→ **PROMPT**: Beneath this task are the entries; from the line with "Clinical performance of a" through the last one, transcribe every line exactly and nothing else, skipping pictures.

→ **MATERIAL FOR THIS EXERCISE**:
Segment Open

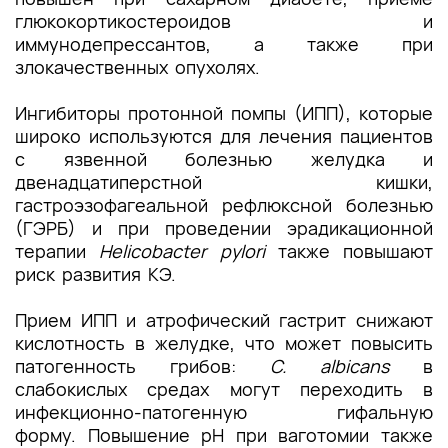
глюкокортикостероидов и
иммунодепрессантов, а также при
злокачественных опухолях.
Ингибиторы протонной помпы (ИПП), которые
широко используются для лечения пациентов
с язвенной болезнью желудка и
двенадцатиперстной кишки,
гастроэзофагеальной рефлюксной болезнью
(ГЭРБ) и при проведении эрадикационной
терапии
Helicobacter pylori
также повышают
риск развития КЭ.
Прием ИПП и атрофический гастрит снижают
кислотность в желудке, что может повысить
патогенность грибов:
C. albicans
в
слабокислых средах могут переходить в
инфекционно-патогенную гифальную
форму. Повышение рН при ваготомии также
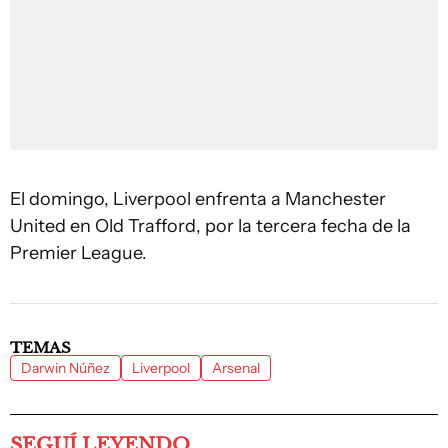
El domingo, Liverpool enfrenta a Manchester
United en Old Trafford, por la tercera fecha de la
Premier League.
TEMAS
Darwin Núñez
Liverpool
Arsenal
SEGUÍ LEYENDO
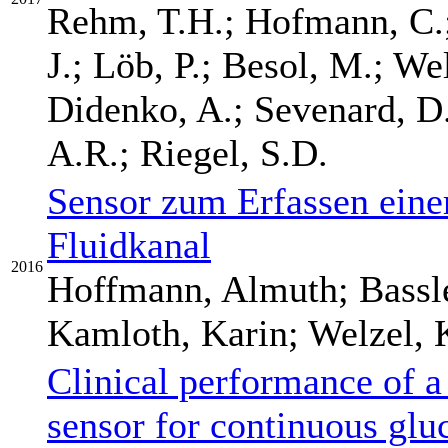
Rehm, T.H.; Hofmann, C.;
J.; Löb, P.; Besol, M.; Wel
Didenko, A.; Sevenard, D.
A.R.; Riegel, S.D.
Sensor zum Erfassen einer
Fluidkanal
2016
Hoffmann, Almuth; Bassle
Kamloth, Karin; Welzel, 
Clinical performance of a
sensor for continuous glu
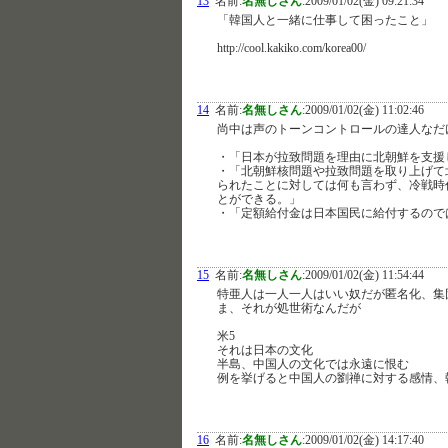
13
名前:
名無しさん
:
2009/01/02(金) 09:21:34
「韓国人と一緒に仕事して困ったこと」
http://cool.kakiko.com/korea00/
14
名前:
名無しさん
:
2009/01/02(金) 11:02:46
尚中は声のトーンコントロールの達人なだ
・「日本が拉致問題を理由に北朝鮮を支援
・「北朝鮮核問題や拉致問題を取り上げて
られたことに対しては何も言わず、冷戦時
とができる。」
・「定額給付金は日本国民に給付するの
15
名前:
名無しさん
:
2009/01/02(金) 11:54:44
特亜人は一人一人はいい奴だが匿名化、集
ま、それが処世術なんだが
米5
それは日本の文化
半島、中国人の文化では永遠に恨む
例を挙げると中国人の劉禅に対する感情、
16
名前:
名無しさん
:
2009/01/02(金) 14:17:40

Segment Closed

→ **RESULT OF THE TASK**:
Clinical performance of a
sensor for continuous glu
13
名前:
名無しさん
:
2009/01/02(金) 09:21:34
「韓国人と一緒に仕事して困ったこと」
http://cool.kakiko.com/korea00/
14
名前:
名無しさん
:
2009/01/02(金) 11:02:46
尚中は声のトーンコントロールの達人なだ
・「日本が拉致問題を理由に北朝鮮を支援
・「北朝鮮核問題や拉致問題を取り上げて
られたことに対しては何も言わず、冷戦時
とができる。」
・「定額給付金は日本国民に給付するの
15
名前:
名無しさん
:
2009/01/02(金) 11:54:44
特亜人は一人一人はいい奴だが匿名化、集
ま、それが処世術なんだが
米5
それは日本の文化
半島、中国人の文化では永遠に恨む
例を挙げると中国人の劉禅に対する感情、
16
名前:
名無しさん
:
2009/01/02(金) 14:17:40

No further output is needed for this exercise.